I do not know anymore what it is to breathe a breath of fresh air, with a mind void of agonising thoughts and a heart burdened by the feeling of unworthiness. Seeking help feels impossible. Though I must remember it is not if I wish to free myself of the replaying torture of calculation day in and day out. I must be brave if I wish to change the knots I'm encapsulated in. I must be willing if I want to live.

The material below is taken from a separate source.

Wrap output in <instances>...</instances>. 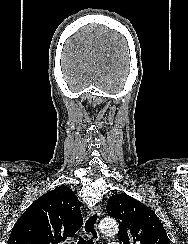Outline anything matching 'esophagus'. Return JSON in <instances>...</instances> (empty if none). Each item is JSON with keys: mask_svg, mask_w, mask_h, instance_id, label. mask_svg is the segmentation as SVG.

The shopping - a chore for one but is an unimaginable difficulty for me.  It's much too overwhelming to think of how many times I'm expected to eat, then what I will have for said expected moments and finally, the exact quantities of food those meals entail. I don't ever want to eat but when the few foods I chose to eat are out of stock or season, it's very challenging for me to overcome the hurdle in the moment and come up with an alternative or reach some sort of resolution. Often, roadblocks lead to my freezing because I feel as though I must overcome quickly. In my perfect reality, if I were to shop in a way that felt 'safe' or marginally easier, I'd probably need to spend a minimum of 3 hours at the shop. So to cram this sense of safety into a 30-60 minute window is a task that I'm sure you can imagine, I loathe, I dread, I worry over. The knots in my stomach tie with every new little section I encounter - The cheeses and deli is one, the pantry is another and the freezer is too. Knots tie and tie me in circles until I feel like I'm suffocating in a rope of them by the end. I can only just remember a time in which the shopping brought me glimmers of excitement and desire. It was much easier to be me back then.


Sometimes knots are felt infrequently. But for me, my knots are always there. For it is not just a physical pain that spurs my memory of them, it is the mental anguish that brings them on, something I experience numerous times throughout every day, at the very least. They are the type that love to linger and learn new tricks, adapting to strenuous conditions and enhancing their power when they do. They say a problem shared is a problem halved, Dolls, and I believe that in unison we can at least begin to release ourselves.